*WHAT THIS TASK INVOLVES*
Starting at the line that contains "basura electrónica", reproduce every line through the end of the entries below, with no pictures in the copy.

*DATA EXTRACT*
↓

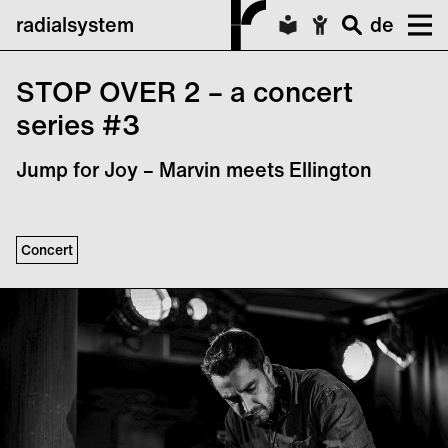
radialsystem
de
STOP OVER 2 – a concert
series #3
Jump for Joy – Marvin meets Ellington
Concert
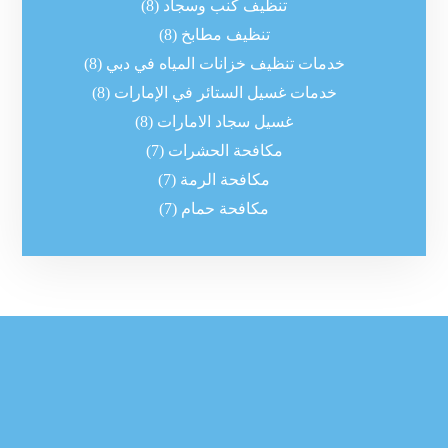
تنظيف كنب وسجاد
(8)
تنظيف مطابخ
(8)
خدمات تنظيف خزانات المياه في دبي
(8)
خدمات غسيل الستائر في الإمارات
(8)
غسيل سجاد الامارات
(8)
مكافحة الحشرات
(7)
مكافحة الرمة
(7)
مكافحة حمام
(7)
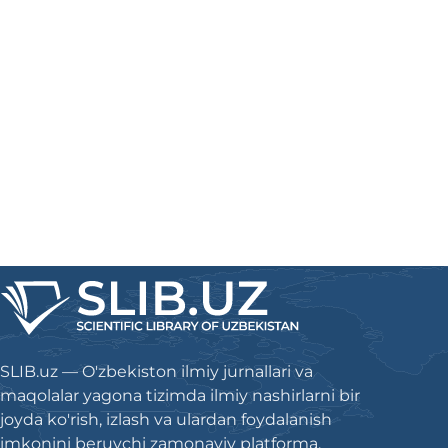
SLIB.uz — O'zbekiston ilmiy jurnallari va
maqolalar yagona tizimda ilmiy nashirlarni bir
joyda ko'rish, izlash va ulardan foydalanish
imkonini beruvchi zamonaviy platforma.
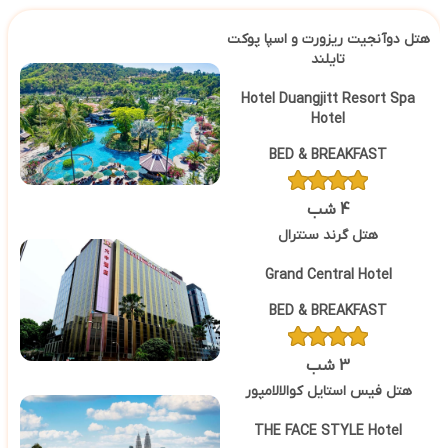
هتل دوآنجیت ریزورت و اسپا پوکت
تایلند
Hotel Duangjitt Resort Spa
Hotel
BED & BREAKFAST
4 شب
هتل گرند سنترال
Grand Central Hotel
BED & BREAKFAST
3 شب
هتل فیس استایل کوالالامپور
THE FACE STYLE Hotel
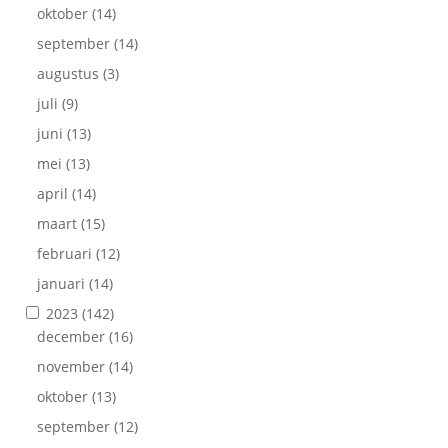
oktober
(14)
september
(14)
augustus
(3)
juli
(9)
juni
(13)
mei
(13)
april
(14)
maart
(15)
februari
(12)
januari
(14)
2023
(142)
december
(16)
november
(14)
oktober
(13)
september
(12)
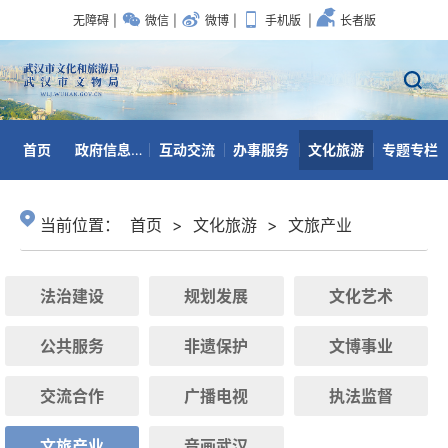
无障碍
|
微信
|
微博
|
手机版
|
长者版
首页
政府信息公开
互动交流
办事服务
文化旅游
专题专栏
数据开放
当前位置：
首页
>
文化旅游
>
文旅产业
法治建设
规划发展
文化艺术
公共服务
非遗保护
文博事业
交流合作
广播电视
执法监督
文旅产业
音画武汉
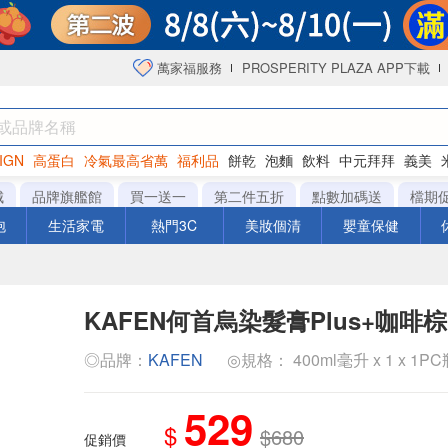
萬家福服務
PROSPERITY PLAZA APP下載
IGN
高蛋白
冷氣最高省萬
福利品
餅乾
泡麵
飲料
中元拜拜
義美
海苔
城
品牌旗艦館
買一送一
第二件五折
點數加碼送
檔期
泡
生活家電
熱門3C
美妝個清
嬰童保健
KAFEN何首烏染髮膏Plus+咖啡棕
◎品牌：
KAFEN
◎規格： 400ml毫升 x 1 x 1PC
529
$
$680
促銷價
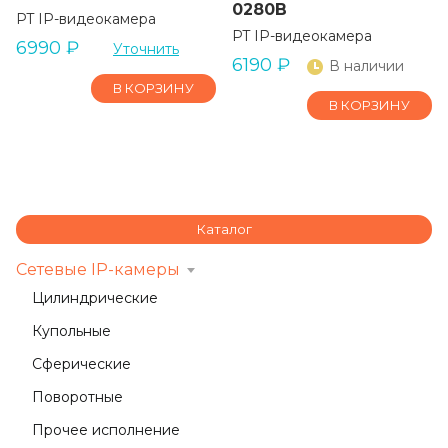
0280B
PT IP-видеокамера
PT IP-видеокамера
6990
₽
Уточнить
6190
₽
В наличии
В КОРЗИНУ
В КОРЗИНУ
Каталог
Сетевые IP-камеры
Цилиндрические
Купольные
Сферические
Поворотные
Прочее исполнение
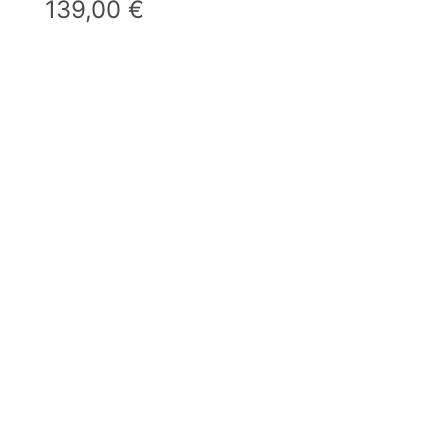
139,00
€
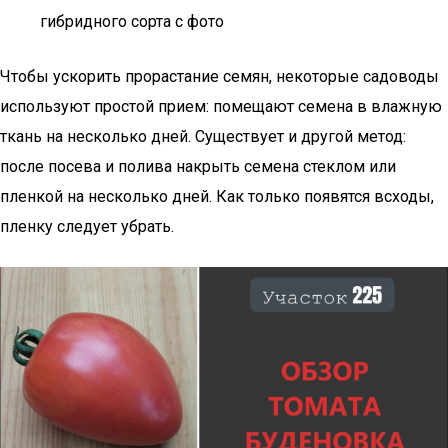
гибридного сорта с фото
Чтобы ускорить прорастание семян, некоторые садоводы
используют простой прием: помещают семена в влажную
ткань на несколько дней. Существует и другой метод:
после посева и полива накрыть семена стеклом или
пленкой на несколько дней. Как только появятся всходы,
пленку следует убрать.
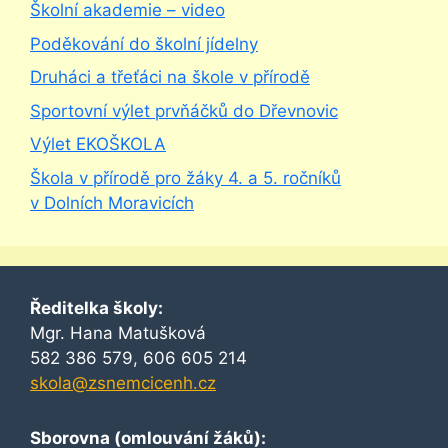
Školní akademie – video
Poděkování do školní jídelny
Druháci a třeťáci na škole v přírodě
Sportovní výlet prvňáčků do Dřevnovic
Výlet EKOŠKOLA
Škola v přírodě pro žáky 4. a 5. ročníků
v Dolních Moravicích
Ředitelka školy:
Mgr. Hana Matušková
582 386 579, 606 605 214
skola@zsnemcicenh.cz
Sborovna (omlouvání žáků):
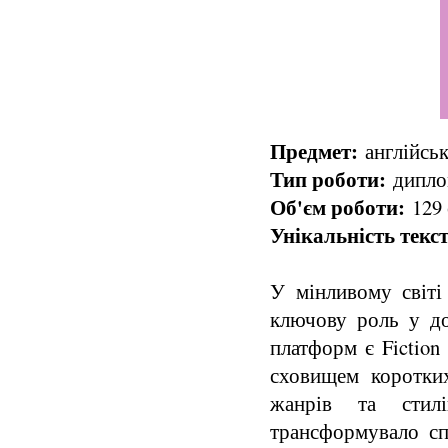
Предмет:
англійськ
Тип роботи:
диплом
Об'єм роботи:
129 
Унікальність текст
У мінливому світі
ключову роль у до
платформ є Fiction 
сховищем коротки
жанрів та стил
трансформувало сп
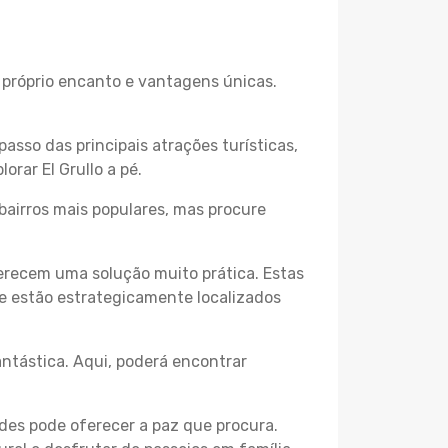
u próprio encanto e vantagens únicas.
passo das principais atrações turísticas,
rar El Grullo a pé.
bairros mais populares, mas procure
erecem uma solução muito prática. Estas
 e estão estrategicamente localizados
ntástica. Aqui, poderá encontrar
des pode oferecer a paz que procura.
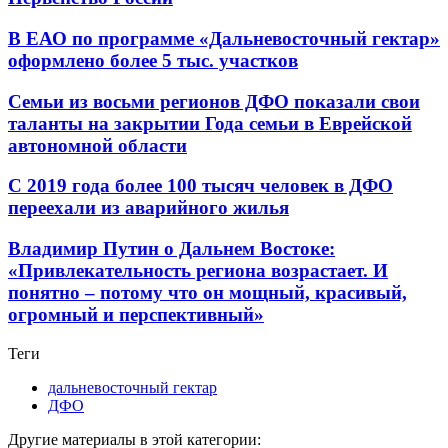
В ЕАО по программе «Дальневосточный гектар»
оформлено более 5 тыс. участков
Семьи из восьми регионов ДФО показали свои
таланты на закрытии Года семьи в Еврейской
автономной области
С 2019 года более 100 тысяч человек в ДФО
переехали из аварийного жилья
Владимир Путин о Дальнем Востоке:
«Привлекательность региона возрастает. И
понятно – потому что он мощный, красивый,
огромный и перспективный»
Теги
дальневосточный гектар
ДФО
Другие материалы в этой категории:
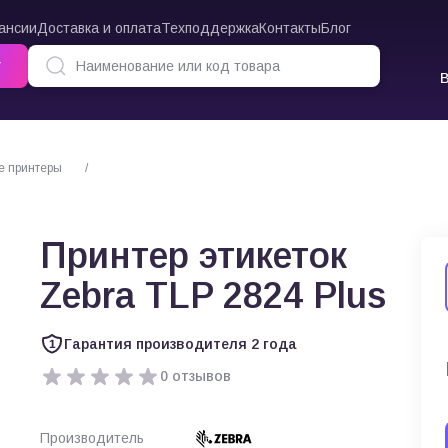
ансии
Доставка и оплата
Техподдержка
Контакты
Блог
г
е принтеры
Принтер этикеток Zebra TLP 2824 Plus
Принтер этикеток
Zebra TLP 2824 Plus
Гарантия производителя 2 года
0 отзывов
Производитель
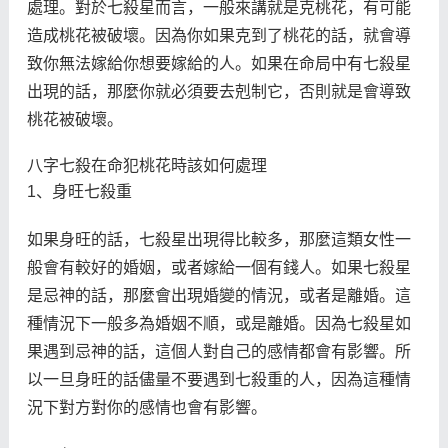
處理。對於七殺星而言，一般來講就是克桃花，有可能
造成桃花被破壞。因為你如果克到了桃花的話，就會導
致你無法嫁給你想要嫁給的人。如果在命局中有七殺星
出現的話，那麼你就必須要去剋制它，否則就是會導致
桃花被破壞。
八字七殺在命犯桃花時該如何處理
1、身旺七殺重
如果身旺的話，七殺星出現得比較多，那麼這類女性一
般會有較好的婚姻，或者嫁給一個有錢人。如果七殺星
是忌神的話，那麼會出現婚變的情況，或者是離婚。這
種情況下一般多為婚姻不順，或是離婚。因為七殺星如
果遇到忌神的話，這個人對自己的感情都會有影響。所
以一旦身旺的話儘量不要遇到七殺重的人，因為這種情
況下對方對你的感情也會有影響。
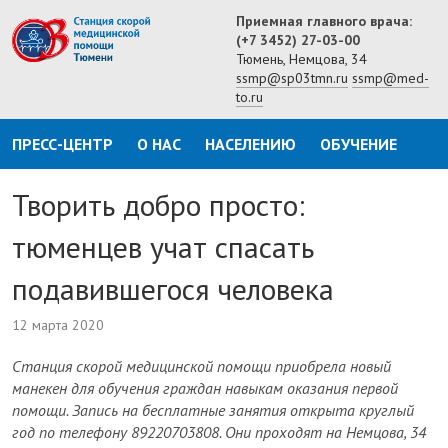
Приемная главного врача:
(+7 3452) 27-03-00
Тюмень, Немцова, 34
ssmp@sp03tmn.ru
ssmp@med-
to.ru
ПРЕСС-ЦЕНТР
О НАС
НАСЕЛЕНИЮ
ОБУЧЕНИЕ
Творить добро просто:
тюменцев учат спасать
подавившегося человека
12 марта 2020
Станция скорой медицинской помощи приобрела новый
манекен для обучения граждан навыкам оказания первой
помощи. Запись на бесплатные занятия открыта круглый
год по телефону 89220703808. Они проходят на Немцова, 34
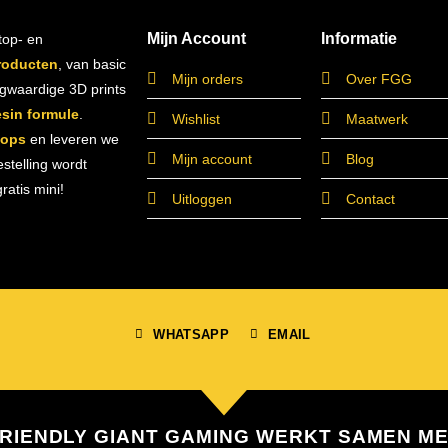
Mijn Account
Informatie
top- en
roducten
, van basic
Mijn orders
Over FGG
ogwaardige 3D prints
esin formule
.
Wishlist
Maatwerk
hops
en leveren we
Mijn account
Blog
estelling wordt
atis mini!
Uitloggen
Contact
WHATSAPP
EMAIL
RIENDLY GIANT GAMING WERKT SAMEN M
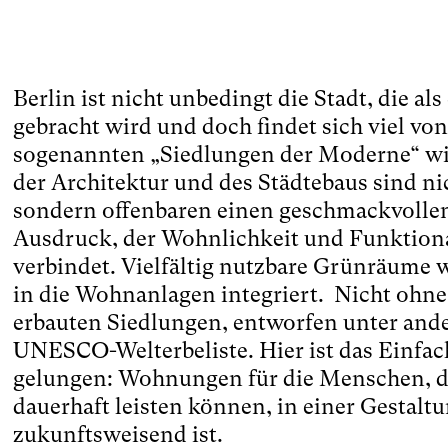
Berlin ist nicht unbedingt die Stadt, die a
gebracht wird und doch findet sich viel von
sogenannten „Siedlungen der Moderne“ wi
der Architektur und des Städtebaus sind ni
sondern offenbaren einen geschmackvolle
Ausdruck, der Wohnlichkeit und Funktional
verbindet. Vielfältig nutzbare Grünräume w
in die Wohnanlagen integriert. Nicht ohne
erbauten Siedlungen, entworfen unter ande
UNESCO-Welterbeliste. Hier ist das Einfach
gelungen: Wohnungen für die Menschen, die
dauerhaft leisten können, in einer Gestalt
zukunftsweisend ist.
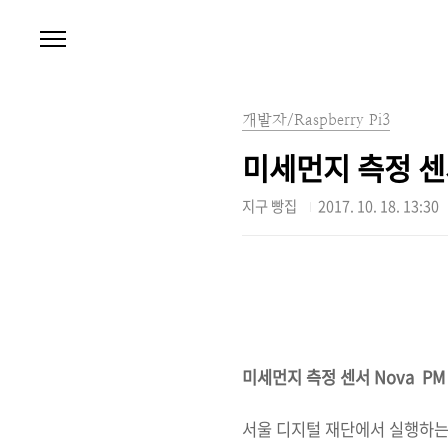
본문 바로가기
개발자/Raspberry Pi3
미세먼지 측정 센서
지구 빵집
2017. 10. 18. 13:30
미세먼지 측정 센서 Nova PM s
서울 디지털 재단에서 실행하는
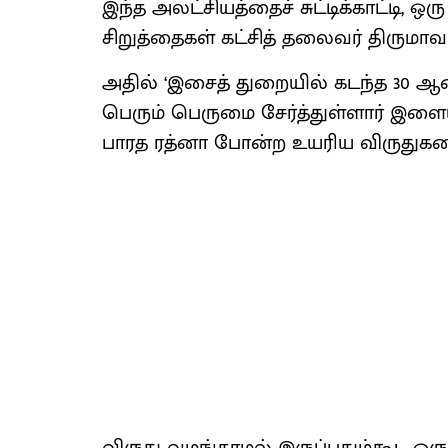
இந்த அலட்​சி​யத்தைச் சுட்​டிக்​காட்டி
சிறுத்தைகள் கட்சித் தலைவர் திரு​மாவள
அதில் ‘இசைத் துறை​யில் கடந்த 30 ஆண்ட
பெரும் பெருமை சேர்த்​துள்ளார் இ
பாரத ரத்னா போன்ற உயரிய விருதுகளை 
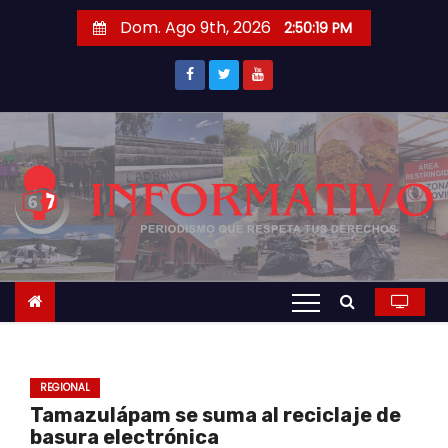
S
Dom. Ago 9th, 2026
2:50:20 PM
a
l
t
a
r
a
l
c
o
n
t
e
n
REGIONAL
i
Tamazulápam se suma al reciclaje de
d
basura electrónica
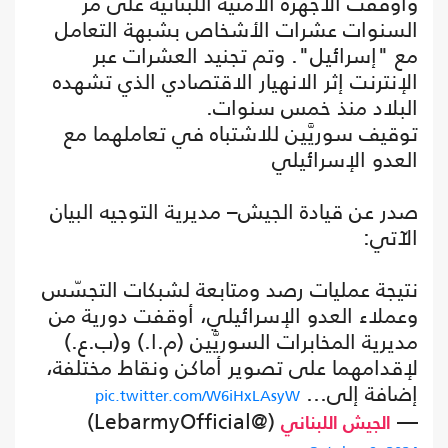
وأوقفت الأجهزة الأمنية اللبنانية على مر
السنوات عشرات الأشخاص بشبهة التعامل
مع "إسرائيل". وتم تجنيد العشرات عبر
الإنترنت إثر الانهيار الاقتصادي الذي تشهده
البلاد منذ خمس سنوات.
توقيف سوريَّين للاشتباه في تعاملهما مع
العدو الإسرائيلي
صدر عن قيادة الجيش– مديرية التوجيه البيان
الآتي:
نتيجة عمليات رصد ومتابعة لشبكات التجسّس
وعملاء العدو الإسرائيلي، أوقفت دورية من
مديرية المخابرات السوريَّين (م.ا.) و(ب.ع.)
لإقدامهما على تصوير أماكن ونقاط مختلفة،
إضافة إلى…
pic.twitter.com/W6iHxLAsyW
(@LebarmyOfficial)
—
الجيش اللبناني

↑

*ANSWER SECTION*
basura electrónica
وأوقفت الأجهزة الأمنية اللبنانية على مر
السنوات عشرات الأشخاص بشبهة التعامل
مع "إسرائيل". وتم تجنيد العشرات عبر
الإنترنت إثر الانهيار الاقتصادي الذي تشهده
البلاد منذ خمس سنوات.
توقيف سوريَّين للاشتباه في تعاملهما مع
العدو الإسرائيلي
صدر عن قيادة الجيش– مديرية التوجيه البيان
الآتي:
نتيجة عمليات رصد ومتابعة لشبكات التجسّس
وعملاء العدو الإسرائيلي، أوقفت دورية من
مديرية المخابرات السوريَّين (م.ا.) و(ب.ع.)
لإقدامهما على تصوير أماكن ونقاط مختلفة،
إضافة إلى…
pic.twitter.com/W6iHxLAsyW
(@LebarmyOfficial)
—
الجيش اللبناني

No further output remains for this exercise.